Comunque è il suo cinema a riempirsi di violenza e morte. Accattone muore; in Ostia (soggetto e sceneggiatura di Pasolini) di Sergio Citti, sua voce barbara, uno dei due fratelli muore in mare in una crocifissione acquatica. Il figlio di Mamma Roma, Garofolo, muore. Anche Stracci muore al posto di Cristo in La ricotta. E nello struggente episodio di Capriccio all’italiana («Che cosa sono le nuvole») Totò, Davoli, Franco e Ciccio sono marionette e dunque morte. In apparenza non muoiono perché, pur essendo gettate nella discarica, guardando le nuvole in cielo sono in una specie di paradiso manierista e pittorico, oltre a essere trastullate dalla voce di Domenico Modugno che canta l’omonima canzone. «Ah, straziante meravigliosa bellezza del Creato», recita Totò.

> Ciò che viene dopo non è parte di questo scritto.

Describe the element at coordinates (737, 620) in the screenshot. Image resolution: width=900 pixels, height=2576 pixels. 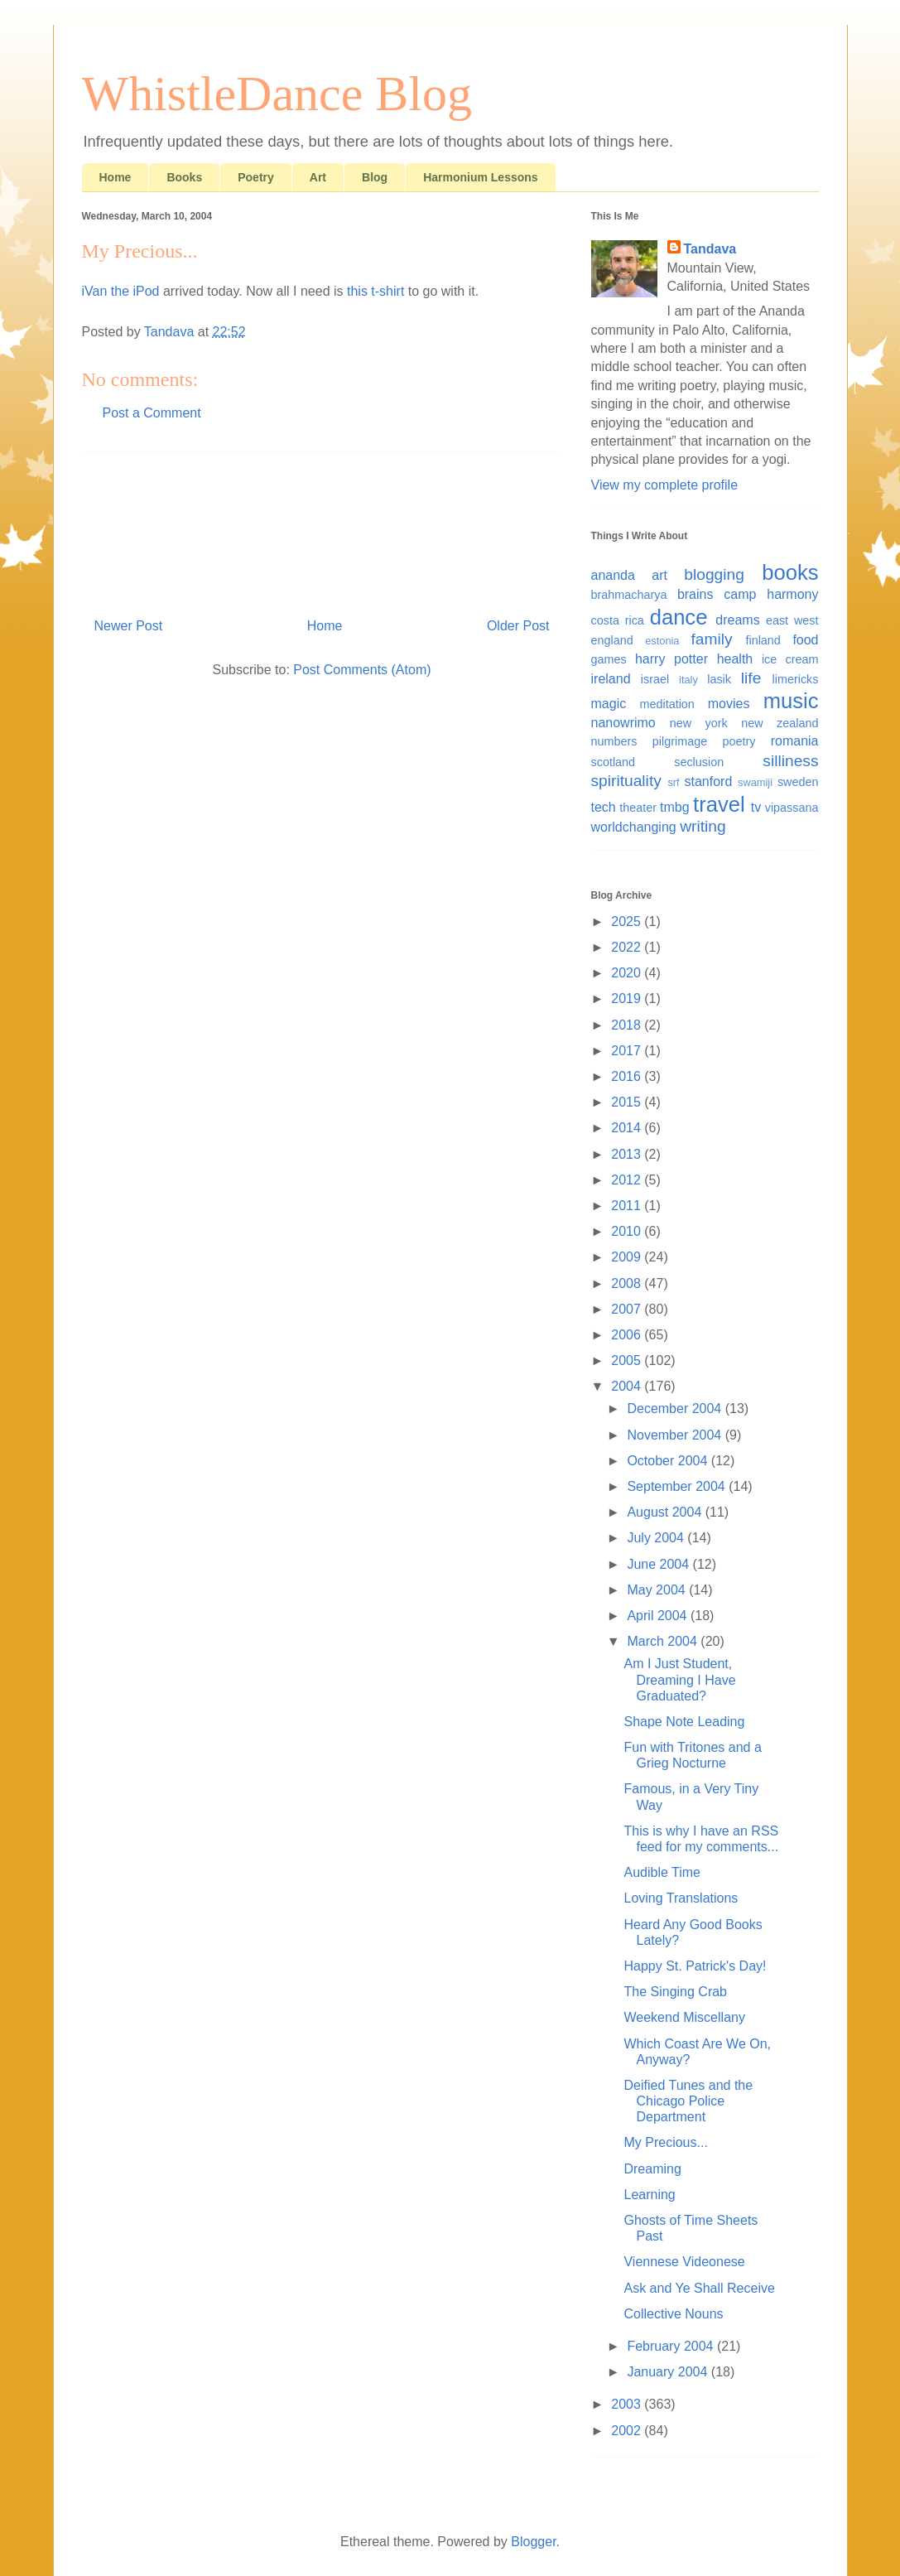 I see `dreams` at that location.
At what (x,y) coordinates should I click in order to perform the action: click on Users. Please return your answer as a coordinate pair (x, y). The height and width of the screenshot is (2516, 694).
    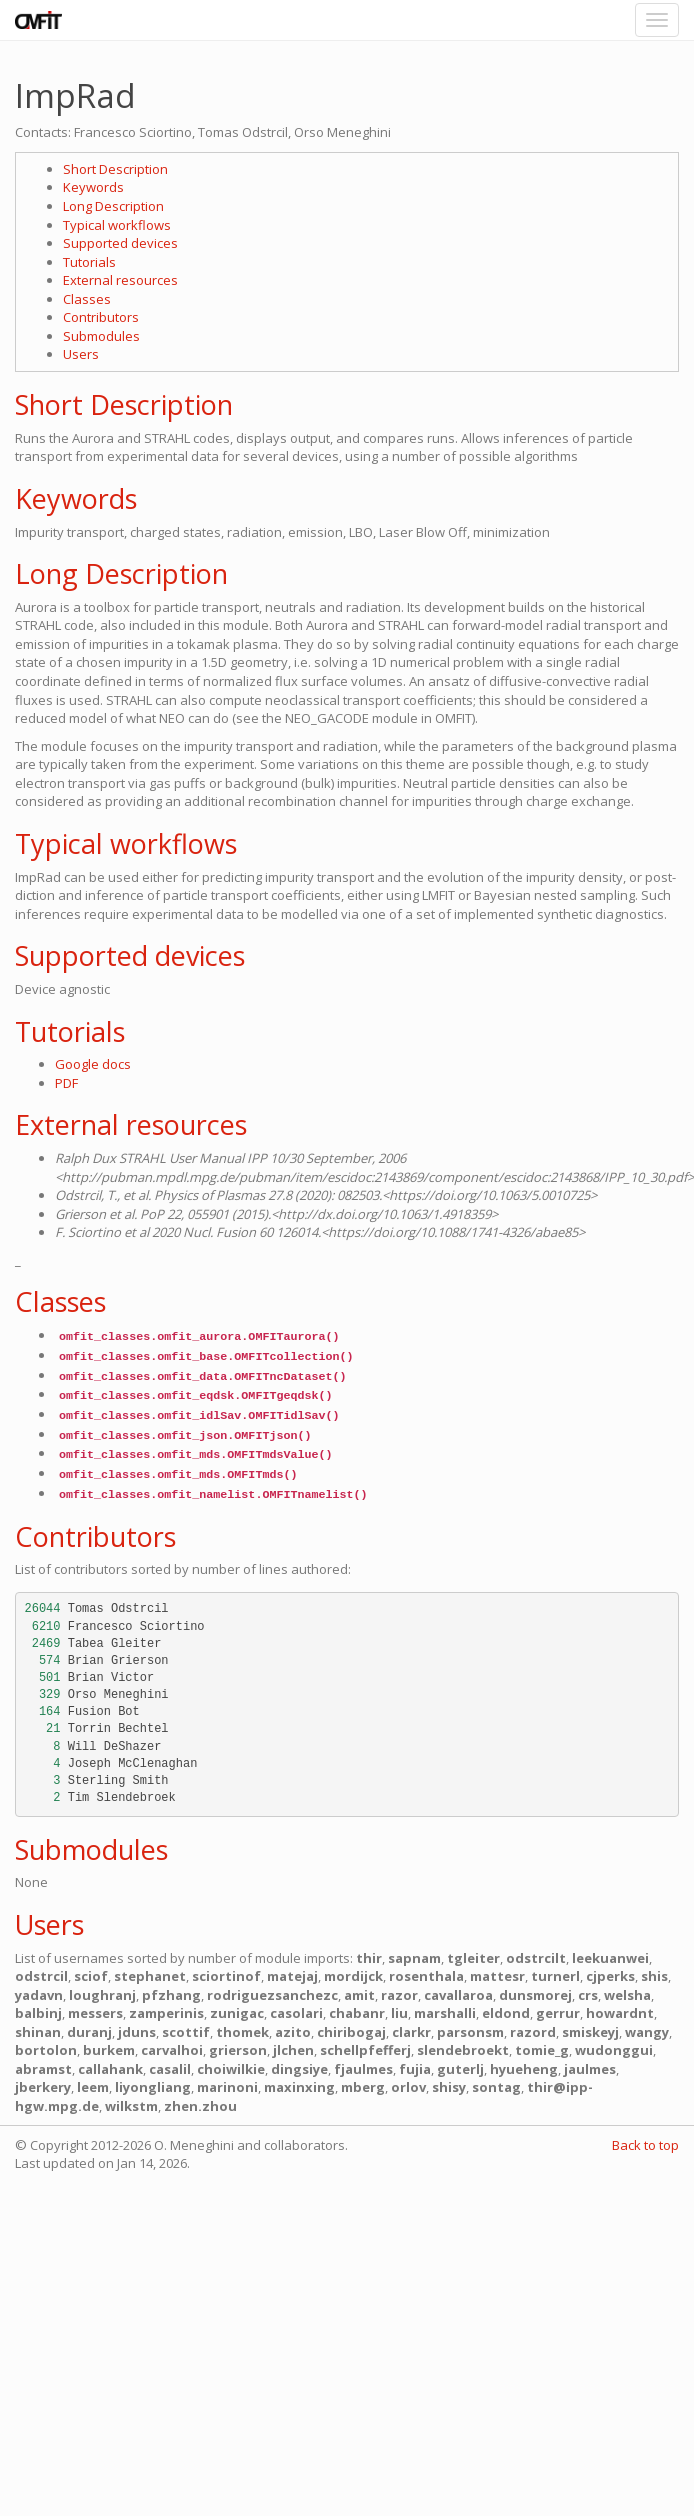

Con Salò e le 120 giornate di Sodoma Pier Paolo Pasolini, prossimo alla morte vera all’Idroscalo di Ostia, usa la maschera sadomaso dei repubblichini per scatenare la sua sete di violenza e morte. Infatti il film non è soltanto il testamento di un poeta e cineasta bensì quello di un uomo. Di un uomo, di un «mostro», di una bestia non solo da stile. Non a caso, per radicalità e brutalità, Salò è a tutt’oggi difficile da accettare e vedere. Ha una forza talmente sconvolgente da spazzare via i Kubrick, i Polanski... Dunque è inutile appellarsi ai segreti di stato o alle trame eversive per accertare la sua scomparsa.
Pasolini colpiva e era colpito a suon di cric. Nelle borgate lo aspettavano per regolare conti di ogni genere. Lui prometteva una parte da comparsa e non rispettava la promessa. Prometteva e prometteva senza «assolvere».

Soprattutto non voleva assolvere se stesso. Progettava di scrivere il capolavoro. C’è riuscito lasciando in eredità ai posteri l’affaire Pasolini. Dunque, per favore, basta con i santini. «Giocate coi fanti, ma non scherzate coi santi».